# Convincing calves to eat grain



## SapphireFarms (Apr 13, 2017)

We have two bottle calves. A steer about 7 weeks old (orphan), and a heifer about 4.5 weeks old (was a twin...momma didn't have enough milk for both).

They are both taking the bottle great, two feedings a day right now...following the directions on the bag...seem to be doing great. I have them both in a corral right now (but it has some grass growing etc), have had them in a large box stall together for a couple days of nasty weather, and have even let them out into a small fenced pasture we have that is green as green can be.

The steer is grazing lots, and even when I feed bottle, his lips are green from the grass. The heifer is also grazing quite a bit, but of course not as much as the steer as he's older and quite a bit bigger.

Since day 1 that we've had them, I have had calf starter available to them. I have been hand feeding them...ie...actually placing small amounts in their mouths and they chew it right up. The steer has even started nuzzling towards my hand as I hold some. (I should say, this is done after both AM and PM bottle feeds). The thing is, on their own, they haze ZERO interest in the grain. The days they were in the box stall, they maybe ate a touch, but maybe that's because they had no grass available?

I have tried not increasing bottle concentration of milk replacer, maybe making them just a touch hungrier...? I have sprinkled some of the milk replacer fluid on the grain.
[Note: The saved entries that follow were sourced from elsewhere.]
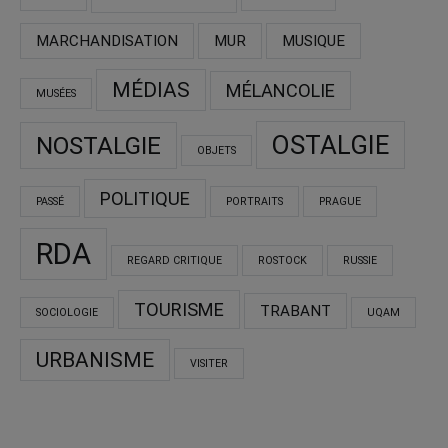
MARCHANDISATION
MUR
MUSIQUE
MÉDIAS
MÉLANCOLIE
MUSÉES
OSTALGIE
NOSTALGIE
OBJETS
POLITIQUE
PASSÉ
PORTRAITS
PRAGUE
RDA
REGARD CRITIQUE
ROSTOCK
RUSSIE
TOURISME
TRABANT
SOCIOLOGIE
UQAM
URBANISME
VISITER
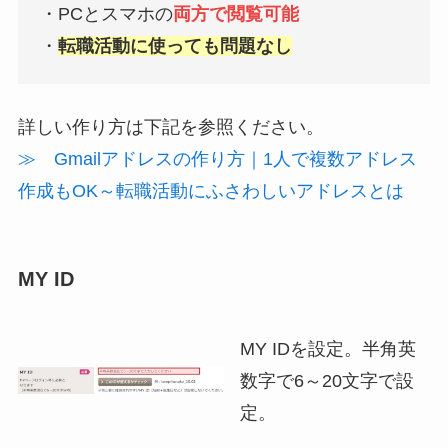
・PCとスマホの
両方で閲覧可能
・
転職活動に使っても問題なし
詳しい作り方は下記を参照ください。
≫ Gmailアドレスの作り方｜1人で複数アドレス
作成もOK～転職活動にふさわしいアドレスとは
MY ID
MY IDを設定。半角英
数字で6～20文字で設
定。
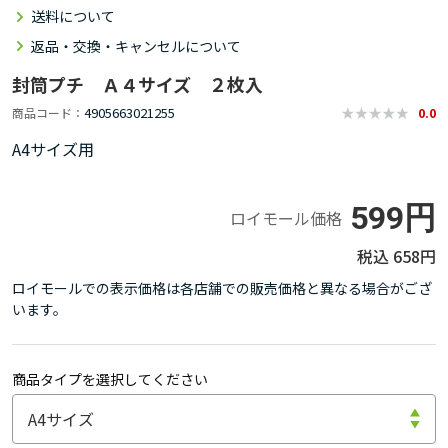
送料について
返品・交換・キャンセルについて
封筒プチ Ａ４サイズ ２枚入
4905663021255
商品コード
0.0
A4サイズ用
599円
ロイモール価格
658円
ロイモールでの表示価格は各店舗での販売価格と異なる場合がござ
います。
商品タイプを選択してください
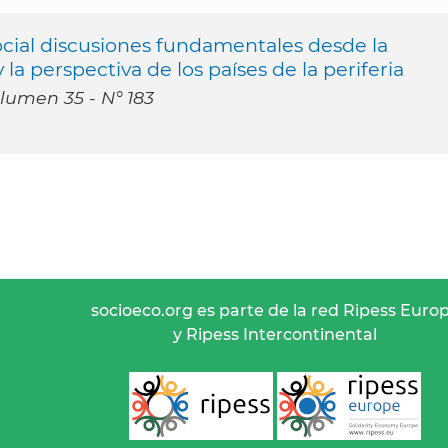
ocial discusiones fundamentales desde la
 la perspectiva de los países de la periferia
lumen 35 - N° 183
socioeco.org es parte de la red Ripess Euro
y Ripess Intercontinental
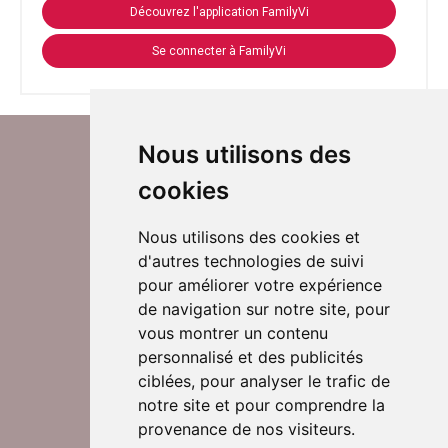
Découvrez l'application FamilyVi
Se connecter à FamilyVi
Nous utilisons des
cookies
Nous utilisons des cookies et
d'autres technologies de suivi
Suivez-nous sur Twitter
pour améliorer votre expérience
de navigation sur notre site, pour
vous montrer un contenu
personnalisé et des publicités
Rejoignez nos équipes
ciblées, pour analyser le trafic de
notre site et pour comprendre la
provenance de nos visiteurs.
Nous contacter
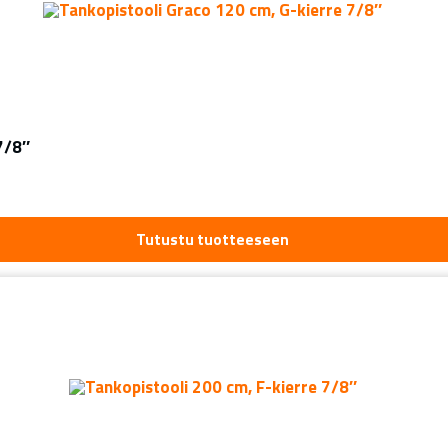
7/8″
Tutustu tuotteeseen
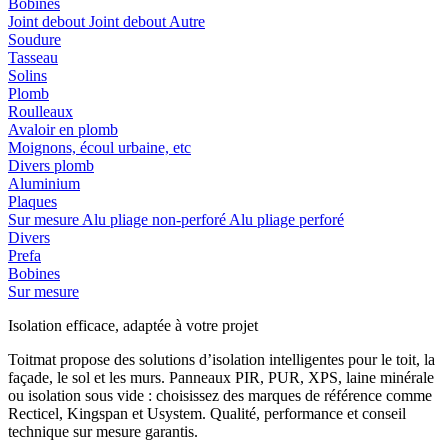
Bobines
Joint debout
Joint debout
Autre
Soudure
Tasseau
Solins
Plomb
Roulleaux
Avaloir en plomb
Moignons, écoul urbaine, etc
Divers plomb
Aluminium
Plaques
Sur mesure
Alu pliage non-perforé
Alu pliage perforé
Divers
Prefa
Bobines
Sur mesure
Isolation efficace, adaptée à votre projet
Toitmat propose des solutions d’isolation intelligentes pour le toit, la
façade, le sol et les murs. Panneaux PIR, PUR, XPS, laine minérale
ou isolation sous vide : choisissez des marques de référence comme
Recticel, Kingspan et Usystem. Qualité, performance et conseil
technique sur mesure garantis.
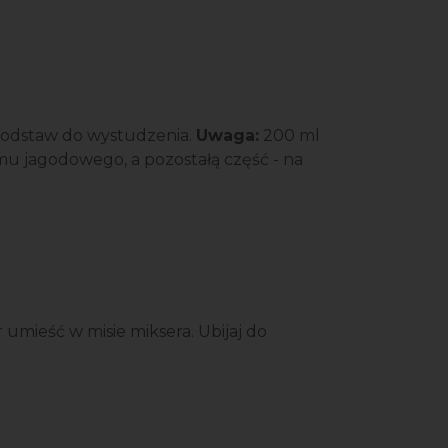
 odstaw do wystudzenia.
Uwaga:
200 ml
u jagodowego, a pozostałą część - na
umieść w misie miksera. Ubijaj do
I have tried mixing grass and grain in a trough...they eat the grass...and of course some grain (a tiny bit) by association. But I just can not get them interested in the calf starter. I may try sprinkling some milk replacer powder on the calf starter tomorrow...maybe that'll help?

Any tips from those experienced in this type of thing? Any tricks that have helped you get them eating more? What are the chances that the grazing is filling them up and they just aren't hungry enough for the grain?


----------



## FarmerJoe (Nov 14, 2009)

Does your calf starter/ grain have molasses mixed with it? If it is sweet, they will like it better. They may very well be filling up on the grass. It should be ok. I've had dairy cows that ate so much grass they refused grain. Maybe have a salt/ trace mineral block available if they want it.


----------



## Oregon1986 (Apr 25, 2017)

Calves love the molasses


----------



## SapphireFarms (Apr 13, 2017)

I did try oats with molasses one day that I have for my horses...maybe I'll try adding a little in there for the next couple of days more consistently.

(I do have a salt block in there, and water...don't seem to interested in it...at least now)


----------



## G. Seddon (May 16, 2005)

They are probably a little young to really go nuts for grain, but some calf manna sprinkled on top might encourage them.


----------



## haypoint (Oct 4, 2006)

Whole grains might not be so easy for them to eat. Is your calf starter grain ground?


----------



## sammyd (Mar 11, 2007)

Unless you plan on feeding them milk for the next 5 or so months, get them off the grass and get them on the grain.
At this point the grass is doing nothing for them but filling their bellies and causing them to not be interested in the grain.


----------